Military won’t alter naked bathing rules

An officer in the Norwegian army who ordered soldiers including two women to bathe naked in a cold moutain lake ended up avoiding any reprimand, and now the military won’t change its rules for hygiene and life in the field either. It all raises issues of gender equality, and what exceptions should be made, just as more women are set to enter military service.

Norwegian women may soon be eligible for the draft, if political momentum towards approval of non-gender compulsory service continues to build. PHOTO: Forsvaret
Women in the military can still be ordered to carry out the same hygiene procedures, which can put them in an awkward position. PHOTO: Forsvaret

State broadcaster NRK reported Tuesday that the military has concluded two rounds of examining the case of soldier Alice Aspelund, who resisted the order to bathe naked along with the men while on field exercises outside Bodø in 2011. She had made it clear the order exceeded her limits for personal privacy, but the officer refused to back down and Aspelund found the situation “very difficult.”

It immediately raised issues of how, or whether, exceptions to rules should be made to accommodate women in the armed forces. The officer was initially reprimanded and fined NOK 2,500 for not bending the rules that all soldiers must wash themselves while out in the field, but he appealed. In 2004, his reprimand was rescinded, which came as a disappointment to Aspelund.

Now the military has concluded that changing the rules would be “the wrong way to go, based on one single episode,” Brigadier Trond Kotte of the military’s personnel division told NRK. Kotte conceded that it means officers won’t be reprimanded in the future if they insist on treating all soldiers equally in the field, also when it comes to bathing outdoors.

Kotte insisted, though, that military brass “took this incident very seriously” and believes it will, in the end, “raise the consciousness” of gender issues. “The naked bathing case has made us more aware of the need for good attitudes and solutions,” he said.

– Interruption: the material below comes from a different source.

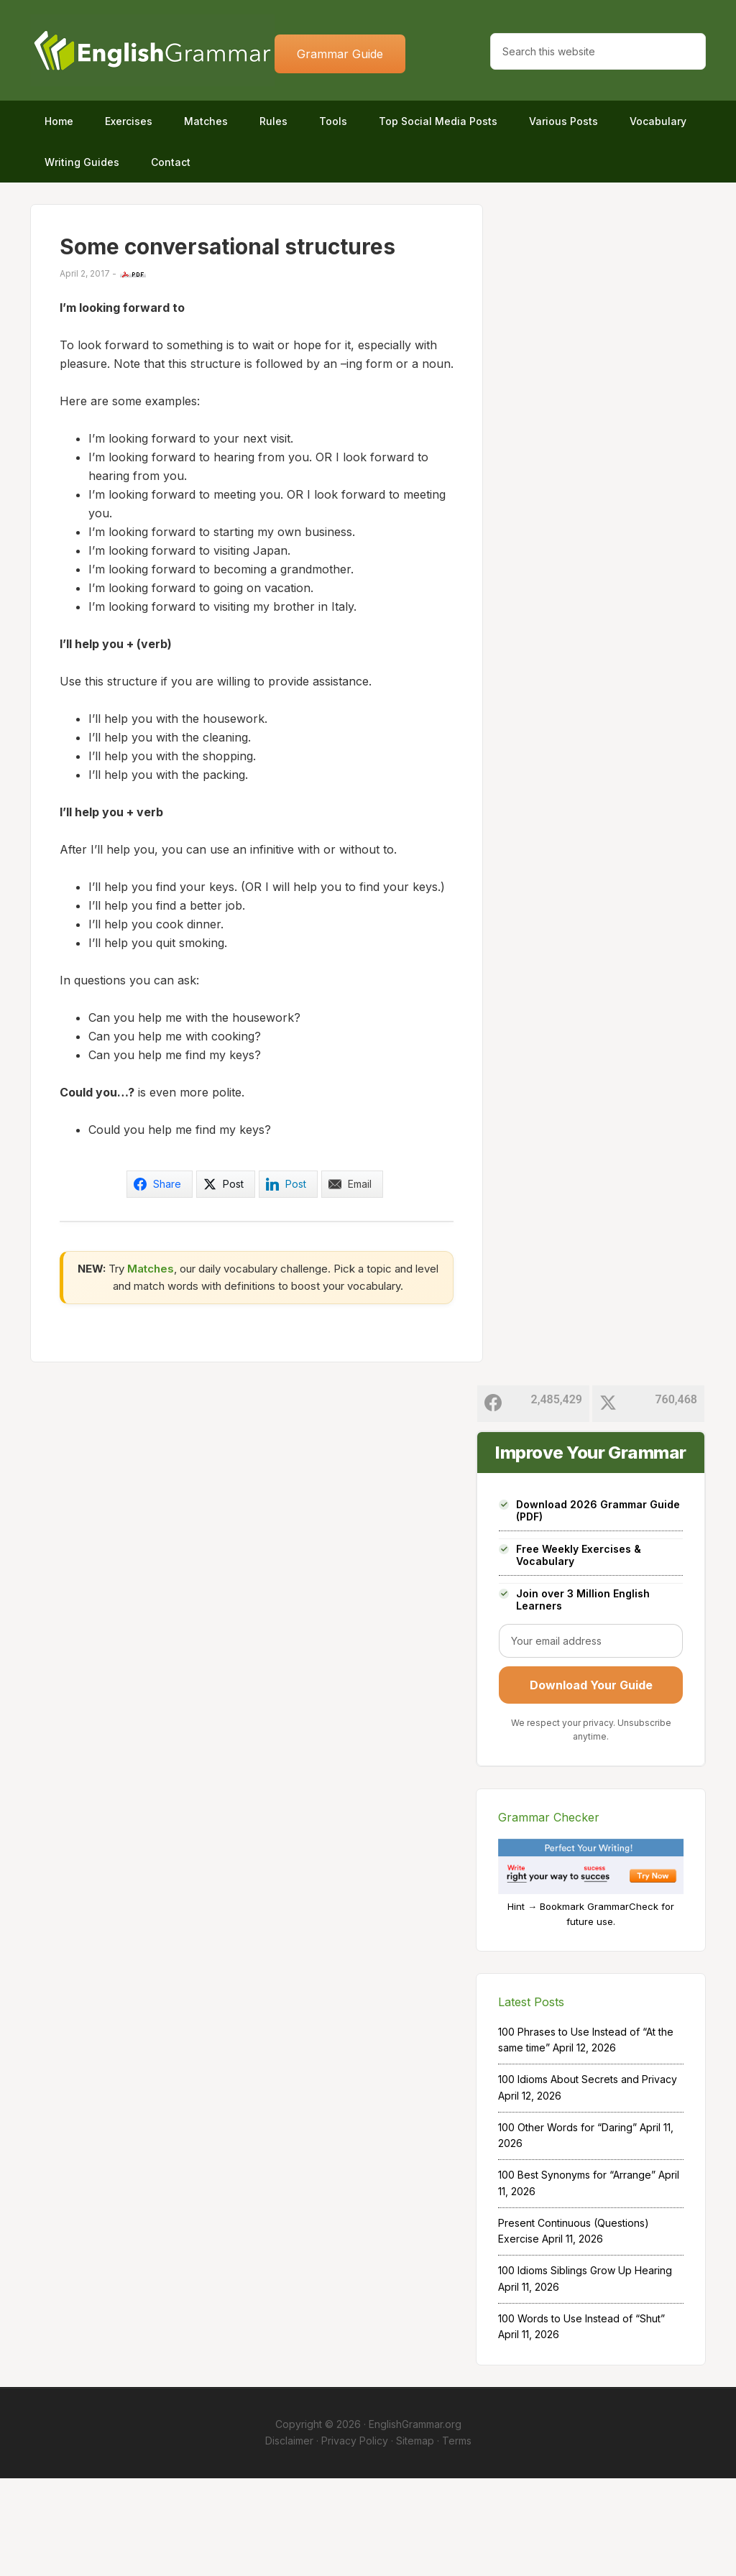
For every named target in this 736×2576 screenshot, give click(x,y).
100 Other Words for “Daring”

Military attorney Lars Morten Bjørkhold agreed the case raised difficult issues about how to handle field hygiene, noting that it was practised in various ways: “There are many activities that military personnel must carry out, along with the degree to which they affect physical personal integrity.” No changes in favour of firmer guildelines or rules will thus be in place in July, when the first group of young Norwegian women will be called in for compulsory military service.